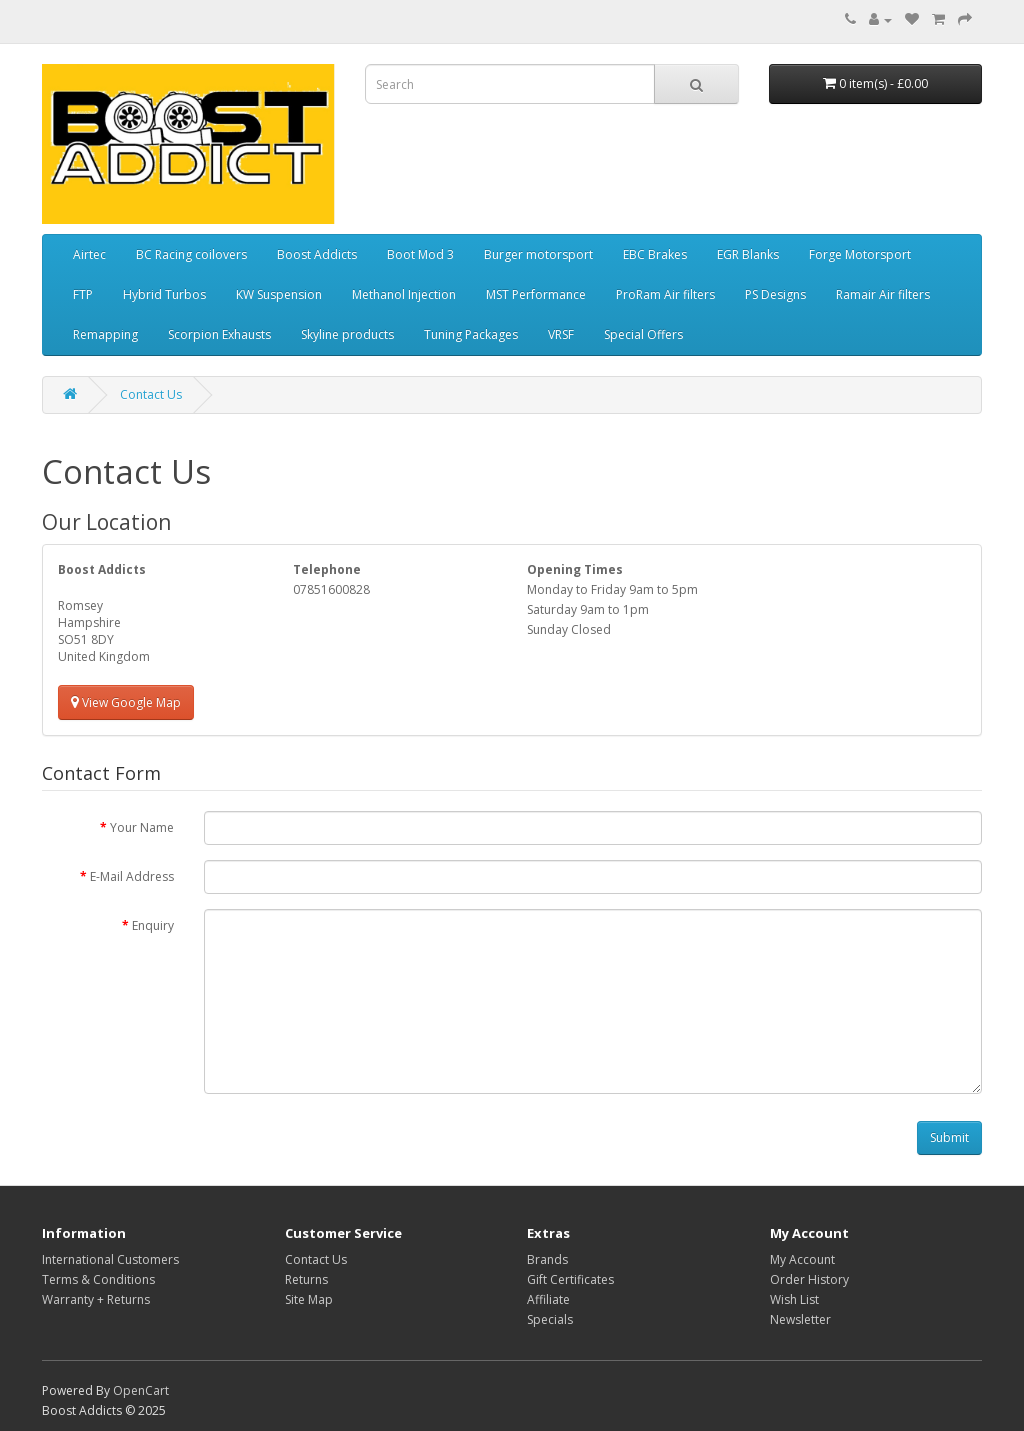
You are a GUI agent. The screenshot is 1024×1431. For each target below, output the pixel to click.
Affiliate (548, 1299)
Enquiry (153, 925)
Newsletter (800, 1319)
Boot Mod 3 (420, 254)
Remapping (105, 334)
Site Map (309, 1299)
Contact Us (151, 394)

_____

**Problem statement**
Would you write out every record word for word, leaving no picture in?

**Answer to this task**
You are a GUI agent. The screenshot is 1024×1431. For each target below, output the pixel to click.
Affiliate (548, 1299)
Enquiry (153, 925)
Newsletter (800, 1319)
Boot Mod 3 (420, 254)
Remapping (105, 334)
Site Map (309, 1299)
Contact Us (151, 394)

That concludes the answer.